Un conflit aux conclusions contestées
L'administration Trump justifie la guerre par un succès militaire complet. Selon certains commentateurs conservateurs, les bombardements auraient mis en déroute les programmes conventionnel et nucléaire iraniens. « Le programme de missiles est en ruine, tout comme le programme d'armes nucléaires », a ainsi affirmé l'animateur radio Hugh Hewitt. Toutefois, les informations des services de renseignement américains dressent un tableau bien différent : Téhéran conserverait encore 70 % de ses missiles et de ses lanceurs, et aurait déjà restauré 30 de ses 33 sites de lancement.
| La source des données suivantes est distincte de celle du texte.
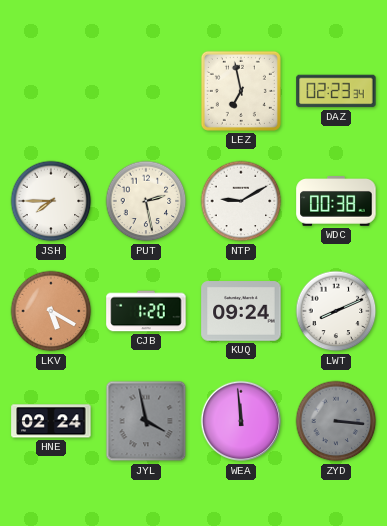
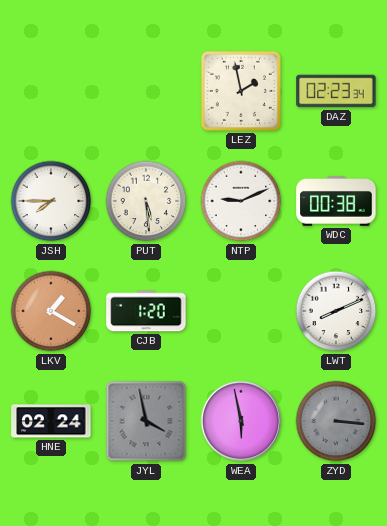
LEZ: 6:58 -> 1:58
PUT: 2:28 -> 5:29
NTP: 9:10 -> 9:11
LKV: 5:20 -> 1:20
KUQ: 09:24 -> none
WEA: 11:59 -> 5:58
Le président Trump lui-même a relativisé l'importance de désarmer totalement l'Iran, déclarant : « Ils doivent en avoir un peu, parce que d'autres en ont. »
Un accord qui libère des ressources
L'accord prévoit la levée des décennies de sanctions économiques et le versement de centaines de milliards de dollars de « réparations » à l'Iran. Ces fonds devraient permettre à Téhéran de reconstituer, voire d'accroître, ses capacités militaires. Les experts estiment par ailleurs que si le programme nucléaire iranien a subi des dommages lors d'opérations antérieures, les bombardements les plus récents n'ont eu qu'un effet limité. Les matières nucléaires, enfouies sous terre, demeurent récupérables, et la capacité de l'Iran à menacer le détroit d'Ormuz lui offre une marge de manœuvre pour relancer son programme à long terme.
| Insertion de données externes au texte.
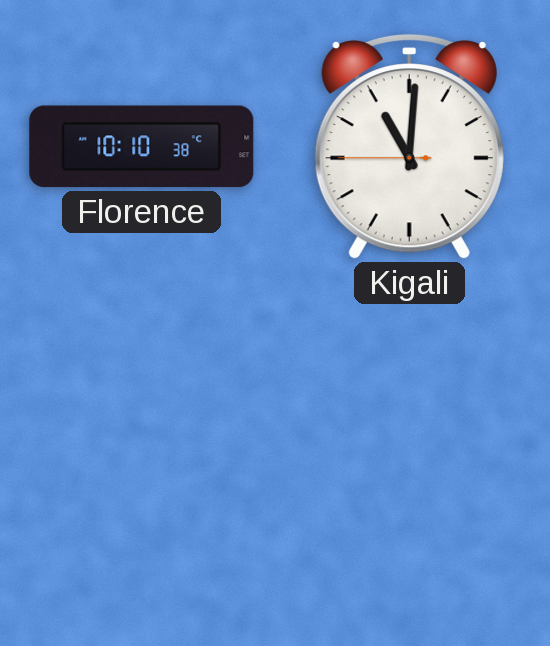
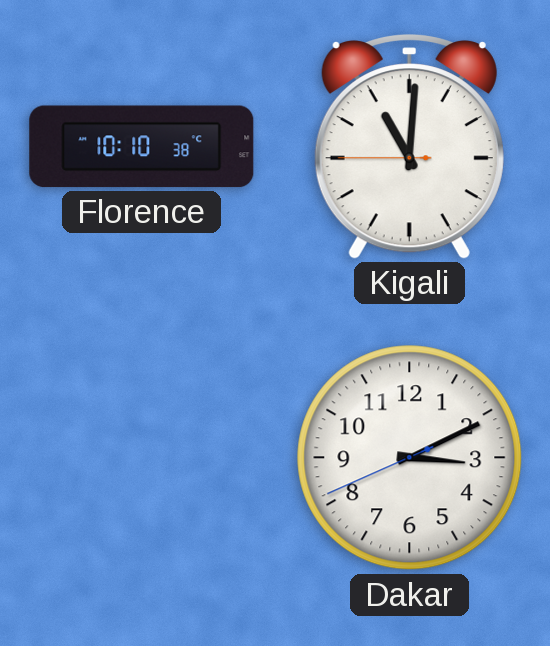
Dakar: none -> 3:10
La stratégie de communication de Trump
Le président Trump a adopté une posture ambiguë. « Si ça marche, je vais en tirer le crédit. Si ça ne marche pas, je m'en prendrai à J.D. », a-t-il confié en affichant un sourire qui, selon des observateurs, n'était pas une plaisanterie. Cette stratégie permet au chef de l'État de revendiquer une victoire tout en désignant son vice-président comme responsable d'un éventuel échec. L'analyse de la presse conservatrice suggère que ce scénario a été orchestré pour préserver l'image du secrétaire d'État Marco Rubio, pressenti comme successeur de Trump, tout en sacrifiant Vance, qui s'était opposé à l'entrée en guerre. « Le vice-président des États-Unis, le négociateur en chef, n'a pas bien servi le président », a regretté le commentateur Ben Shapiro. Sur Fox News, Brian Kilmeade a émis l'hypothèse que Vance, « qui était contre le conflit dès le début, n'était peut-être pas la bonne personne pour y mettre fin ».
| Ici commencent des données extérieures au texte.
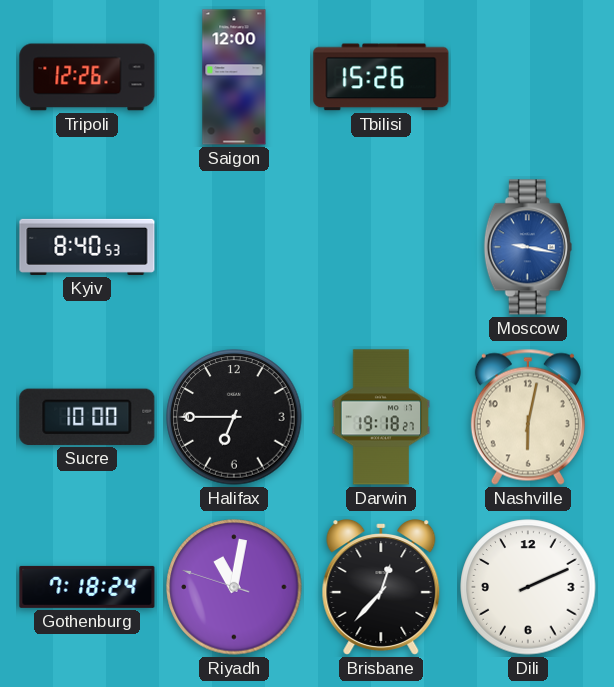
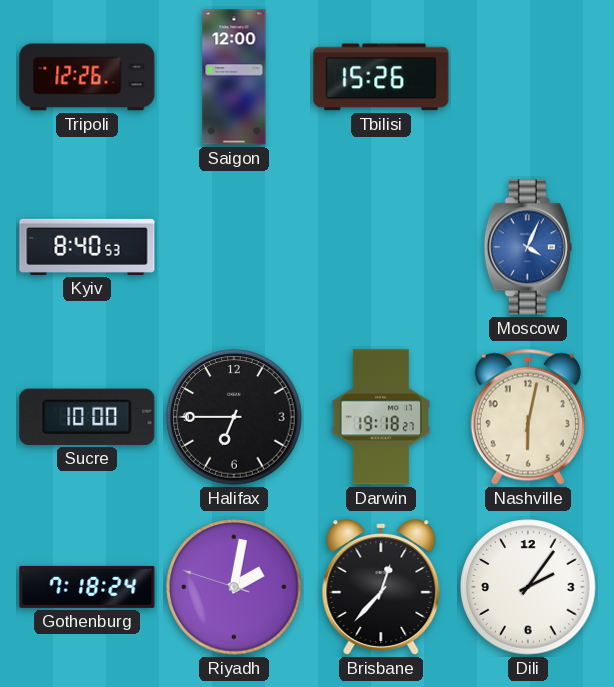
Moscow: 9:17 -> 4:04
Riyadh: 11:01 -> 2:01
Dili: 2:11 -> 2:06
Les faucons réduits au silence
Parmi les élus républicains, les voix discordantes se font rares. Le sénateur Lindsey Graham, pourtant connu pour ses positions ultra-fauconnes, avait d'abord exprimé son scepticisme concernant l'accord. Interrogé sur ces réserves, Trump a répondu : « Lindsey est sceptique ? Il va falloir que je parle à Lindsey. Il sera en très mauvaise posture. Lindsey est bien. Lindsey va bien. Il n'est pas sceptique. Il va bien. » Effectivement, Graham a fini par approuver l'accord, le qualifiant d'« essentiel » et de « valable ».
Un pari politique risqué
JD Vance parie que la majorité des républicains adhéreront à sa version des faits, présentant la guerre en Iran comme la dernière victoire de Trump. Mais les critiques persistent au sein même de son camp. Un responsable républicain anonyme, cité par un média d'information, a confié que « les conservateurs au Capitole sont stupéfaits que Vance efface toutes les victoires militaires de Trump avec un si mauvais accord ». Le vice-président continue néanmoins de défendre le compromis, tentant de convaincre que Washington n'a pas cédé.